Inclusion Arena: An Open Platform for Evaluating Large Foundation Models with Real-World Apps
作者: Kangyu Wang, Hongliang He, Lin Liu, Ruiqi Liang, Zhenzhong Lan, Jianguo Li
分类: cs.AI, cs.CL, cs.HC
发布日期: 2025-08-15 (更新: 2025-09-02)
备注: Our platform is publicly accessible at https://www.tbox.cn/about/model-ranking
💡 一句话要点
提出Inclusion Arena以解决LLMs与真实应用评估的不足问题
🎯 匹配领域: 支柱一:机器人控制 (Robot Control) 支柱九:具身大模型 (Embodied Foundation Models)
关键词: 大型语言模型 多模态模型 模型评估 用户反馈 实时排行榜
📋 核心要点
- 现有的评估方法多依赖静态数据集,无法真实反映大型语言模型在实际应用中的表现,存在评估不准确的问题。
- Inclusion Arena通过实时收集用户反馈,结合成对比较的方法,确保评估结果更贴近实际使用场景,提高了模型排名的可靠性。
- 实验证明,Inclusion Arena在数据传递性上优于传统众包数据集,并显著降低了恶意操控的风险,提升了模型评估的稳定性。
📝 摘要(中文)
大型语言模型(LLMs)和多模态大型语言模型(MLLMs)在各类场景中展现出接近人类的性能。然而,现有的基准测试和排行榜大多依赖静态数据集或众包的通用提示,无法真实反映模型在实际应用中的表现。为此,本文提出了Inclusion Arena,一个基于人类反馈的实时排行榜,旨在通过自然用户交互中的成对模型比较来评估模型性能。

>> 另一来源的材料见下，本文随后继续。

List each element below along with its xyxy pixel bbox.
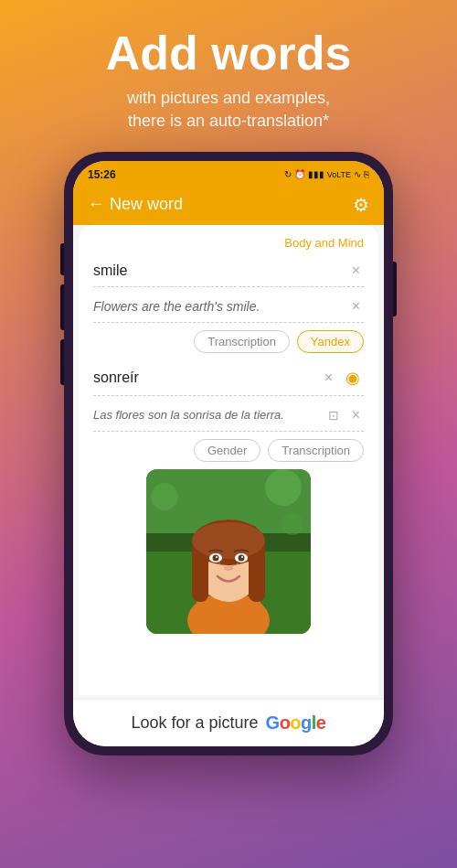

该平台采用Bradley-Terry模型,并引入了Placement Matches和Proximity Sampling等创新机制,以提高模型排名的可靠性和稳定性。实证分析表明,Inclusion Arena能够有效降低恶意操控风险,并促进LLMs和MLLMs的用户中心化发展。
🔬 方法详解
问题定义:本文旨在解决现有大型语言模型评估方法在真实应用场景中表现不佳的问题。现有方法往往依赖静态数据集,无法准确反映模型的实际性能。
核心思路:Inclusion Arena通过实时收集来自AI驱动应用的用户反馈,结合成对模型比较的方式,确保评估结果更具实用性和准确性。
技术框架:该平台的整体架构包括用户交互模块、反馈收集模块和模型排名模块。用户在使用应用时进行模型比较,系统实时收集反馈并更新模型排名。
关键创新:本文的主要创新在于引入Placement Matches和Proximity Sampling机制,前者用于快速估计新模型的初始评分,后者则优先比较能力相近的模型,以最大化信息增益和提升评分稳定性。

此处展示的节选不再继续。